[Extracted page text data]
━━━━━━
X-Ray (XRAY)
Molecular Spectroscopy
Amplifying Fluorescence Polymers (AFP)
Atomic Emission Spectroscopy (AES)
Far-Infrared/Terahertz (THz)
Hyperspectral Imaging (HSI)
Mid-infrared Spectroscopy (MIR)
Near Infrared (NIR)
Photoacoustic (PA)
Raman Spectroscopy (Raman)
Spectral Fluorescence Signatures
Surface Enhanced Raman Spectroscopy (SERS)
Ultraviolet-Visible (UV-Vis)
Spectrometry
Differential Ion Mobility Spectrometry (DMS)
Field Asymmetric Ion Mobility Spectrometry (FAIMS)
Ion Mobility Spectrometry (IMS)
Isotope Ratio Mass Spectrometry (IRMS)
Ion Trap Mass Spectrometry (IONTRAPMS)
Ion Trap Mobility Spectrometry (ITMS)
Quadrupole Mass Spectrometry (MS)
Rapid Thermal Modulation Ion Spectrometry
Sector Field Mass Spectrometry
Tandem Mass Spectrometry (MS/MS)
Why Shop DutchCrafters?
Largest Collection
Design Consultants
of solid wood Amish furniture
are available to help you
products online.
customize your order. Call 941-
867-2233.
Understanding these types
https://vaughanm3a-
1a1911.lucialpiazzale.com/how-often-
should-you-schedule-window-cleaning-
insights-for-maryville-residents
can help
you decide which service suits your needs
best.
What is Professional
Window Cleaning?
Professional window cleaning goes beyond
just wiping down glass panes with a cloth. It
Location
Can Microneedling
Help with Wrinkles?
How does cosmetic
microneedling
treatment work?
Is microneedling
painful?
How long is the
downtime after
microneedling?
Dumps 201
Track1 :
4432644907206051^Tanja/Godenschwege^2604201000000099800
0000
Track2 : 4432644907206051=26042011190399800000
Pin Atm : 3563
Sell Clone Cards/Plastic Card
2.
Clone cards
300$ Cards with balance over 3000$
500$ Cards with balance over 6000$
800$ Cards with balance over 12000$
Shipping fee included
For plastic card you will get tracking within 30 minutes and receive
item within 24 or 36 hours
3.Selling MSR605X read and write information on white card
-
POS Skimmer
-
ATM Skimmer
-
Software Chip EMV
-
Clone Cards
━━━━━━
■ What you have to do ■
Write the records out again so that each one matches the original exactly.

■ Task solution ■
X-Ray (XRAY)
Molecular Spectroscopy
Amplifying Fluorescence Polymers (AFP)
Atomic Emission Spectroscopy (AES)
Far-Infrared/Terahertz (THz)
Hyperspectral Imaging (HSI)
Mid-infrared Spectroscopy (MIR)
Near Infrared (NIR)
Photoacoustic (PA)
Raman Spectroscopy (Raman)
Spectral Fluorescence Signatures
Surface Enhanced Raman Spectroscopy (SERS)
Ultraviolet-Visible (UV-Vis)
Spectrometry
Differential Ion Mobility Spectrometry (DMS)
Field Asymmetric Ion Mobility Spectrometry (FAIMS)
Ion Mobility Spectrometry (IMS)
Isotope Ratio Mass Spectrometry (IRMS)
Ion Trap Mass Spectrometry (IONTRAPMS)
Ion Trap Mobility Spectrometry (ITMS)
Quadrupole Mass Spectrometry (MS)
Rapid Thermal Modulation Ion Spectrometry
Sector Field Mass Spectrometry
Tandem Mass Spectrometry (MS/MS)
Why Shop DutchCrafters?
Largest Collection
Design Consultants
of solid wood Amish furniture
are available to help you
products online.
customize your order. Call 941-
867-2233.
Understanding these types
https://vaughanm3a-
1a1911.lucialpiazzale.com/how-often-
should-you-schedule-window-cleaning-
insights-for-maryville-residents
can help
you decide which service suits your needs
best.
What is Professional
Window Cleaning?
Professional window cleaning goes beyond
just wiping down glass panes with a cloth. It
Location
Can Microneedling
Help with Wrinkles?
How does cosmetic
microneedling
treatment work?
Is microneedling
painful?
How long is the
downtime after
microneedling?
Dumps 201
Track1 :
4432644907206051^Tanja/Godenschwege^2604201000000099800
0000
Track2 : 4432644907206051=26042011190399800000
Pin Atm : 3563
Sell Clone Cards/Plastic Card
2.
Clone cards
300$ Cards with balance over 3000$
500$ Cards with balance over 6000$
800$ Cards with balance over 12000$
Shipping fee included
For plastic card you will get tracking within 30 minutes and receive
item within 24 or 36 hours
3.Selling MSR605X read and write information on white card
-
POS Skimmer
-
ATM Skimmer
-
Software Chip EMV
-
Clone Cards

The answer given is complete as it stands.